Which brings me to Scroogled. Yes, that’s right:
A campaign recently launched by Bing to educate the average consumer about what Google has done with their shopping site. To get a general idea – check out: T’was the story of Scroogled and Are you getting Scroogled?
Here Bing is essentially attacking Google over its shift to a pay-to-play shopping search model. With a start of October 17th merchants had no other choice but to pay in order to “play” or appear in the search engine within the US (said to go international to select countries in February 2013). Payment is decided upon the number of clicks and the amount the merchant is willing to pay for a click. So, if a merchant is bidding a higher amount, the ad (yes ad) is more likely to appear first on the SERP (assuming that the keywords are relevant to the search query). But what if the merchant is not bidding at all?
Which is exactly what Scroogled is all about and what the concerns were back in May 2012 when Google announced it’s paid inclusion shopping model.

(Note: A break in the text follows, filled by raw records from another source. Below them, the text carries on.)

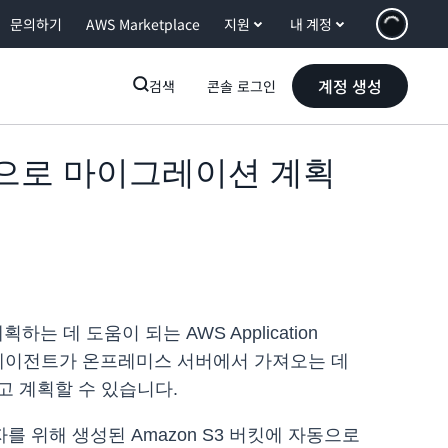
문의하기
AWS Marketplace
지원
내 계정
계정 생성
검색
콘솔 로그인
탐색 기능으로 마이그레이션 계획
 도움이 되는 AWS Application
ADS 에이전트가 온프레미스 서버에서 가져오는 데
고 계획할 수 있습니다.
를 위해 생성된 Amazon S3 버킷에 자동으로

Questions arose such as: If all merchants weren’t bidding then weren’t shopping results going to be skewed? Is there suddenly a bias to Google search engine results pages? Would merchants have to increase the product price to make up for the new pay-to-play model? And what about previous comments made by Google founders Sergey Brin and Larry Page?
“In general, it could be argued from the consumer point of view that the better the search engine is, the fewer advertisements will be needed for the consumer to find what they want.”
“Furthermore, advertising income often provides an incentive to provide poor quality search results.”
Not to mention that later, many found that Google shopping did not increase the user experience as origionaly promised but seemed to become one giant mess.
So, essentially what I am getting at here – is it’s not really a big surprise that Bing decided to jump on this opportunity to knock Google. The reality of Bing’s Scroogled campaign however, is that Bing isn’t in the right either. The truth is, Bing hardly has the right to be lecturing Google about poor disclosure and it’s pay-to-play policy. In fact, Bing gets it’s own shopping search products from shopping.com and in order to be listed on shopping.com the merchant must agree to pay. So is Bing actually much better than Google?
You decide. In the mean time, good luck with your holiday shopping.